## What you should do
Output all entries verbatim. Skip pictures.

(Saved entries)

•••

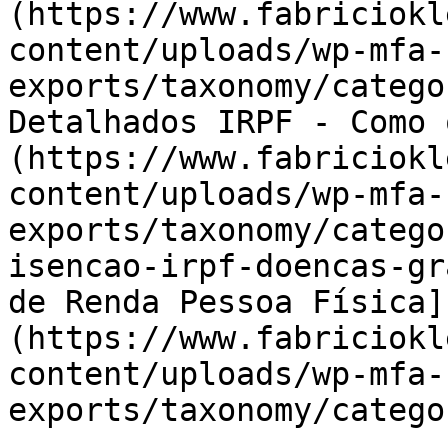
(https://www.fabriciokl
content/uploads/wp-mfa-
exports/taxonomy/catego
Detalhados IRPF - Como 
(https://www.fabriciokl
content/uploads/wp-mfa-
exports/taxonomy/catego
isencao-irpf-doencas-gr
de Renda Pessoa Física]
(https://www.fabriciokl
content/uploads/wp-mfa-
exports/taxonomy/catego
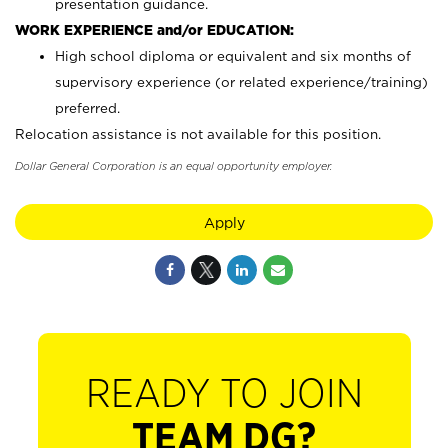
presentation guidance.
WORK EXPERIENCE and/or EDUCATION:
High school diploma or equivalent and six months of
supervisory experience (or related experience/training)
preferred.
Relocation assistance is not available for this position.
Dollar General Corporation is an equal opportunity employer.
Apply
READY TO JOIN
TEAM DG?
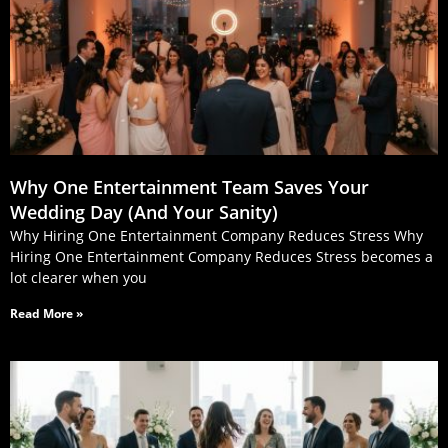
Why One Entertainment Team Saves Your
Wedding Day (And Your Sanity)
Why Hiring One Entertainment Company Reduces Stress Why
Hiring One Entertainment Company Reduces Stress becomes a
lot clearer when you
Read More »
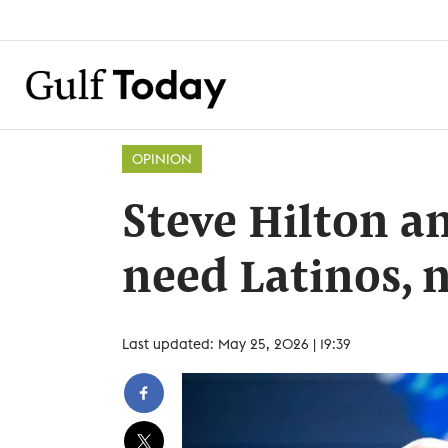
OPINION
Steve Hilton a
need Latinos, 
Last updated: May 25, 2026 | 19:39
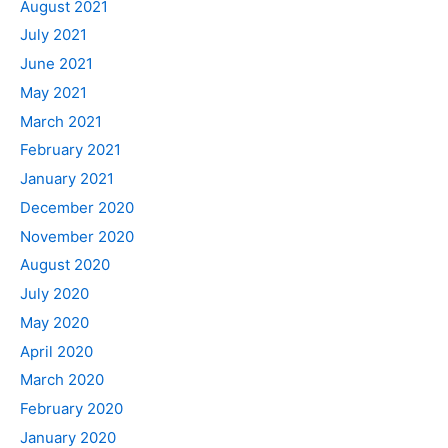
August 2021
July 2021
June 2021
May 2021
March 2021
February 2021
January 2021
December 2020
November 2020
August 2020
July 2020
May 2020
April 2020
March 2020
February 2020
January 2020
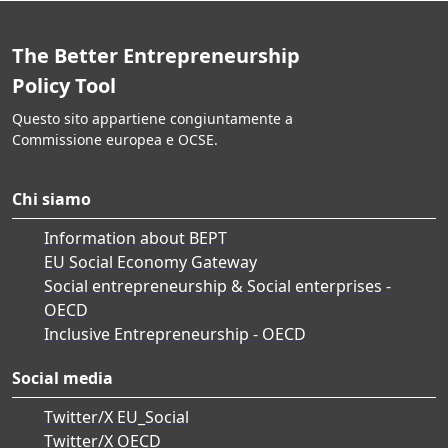
The Better Entrepreneurship
Policy Tool
Questo sito appartiene congiuntamente a
Commissione europea e OCSE.
Chi siamo
Information about BEPT
EU Social Economy Gateway
Social entrepreneurship & Social enterprises -
OECD
Inclusive Entrepreneurship - OECD
Social media
Twitter/X EU_Social
Twitter/X OECD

•••

## Final answer
(https://www.fabriciokl
content/uploads/wp-mfa-
exports/taxonomy/catego
Detalhados IRPF - Como 
(https://www.fabriciokl
content/uploads/wp-mfa-
exports/taxonomy/catego
isencao-irpf-doencas-gr
de Renda Pessoa Física]
(https://www.fabriciokl
content/uploads/wp-mfa-
exports/taxonomy/catego
presentation guidance.
WORK EXPERIENCE and/or EDUCATION:
High school diploma or equivalent and six months of
supervisory experience (or related experience/training)
preferred.
Relocation assistance is not available for this position.
Dollar General Corporation is an equal opportunity employer.
Apply
READY TO JOIN
TEAM DG?
Why One Entertainment Team Saves Your
Wedding Day (And Your Sanity)
Why Hiring One Entertainment Company Reduces Stress Why
Hiring One Entertainment Company Reduces Stress becomes a
lot clearer when you
Read More »
OPINION
Steve Hilton a
need Latinos, 
Last updated: May 25, 2026 | 19:39
August 2021
July 2021
June 2021
May 2021
March 2021
February 2021
January 2021
December 2020
November 2020
August 2020
July 2020
May 2020
April 2020
March 2020
February 2020
January 2020
The Better Entrepreneurship
Policy Tool
Questo sito appartiene congiuntamente a
Commissione europea e OCSE.
Chi siamo
Information about BEPT
EU Social Economy Gateway
Social entrepreneurship & Social enterprises -
OECD
Inclusive Entrepreneurship - OECD
Social media
Twitter/X EU_Social
Twitter/X OECD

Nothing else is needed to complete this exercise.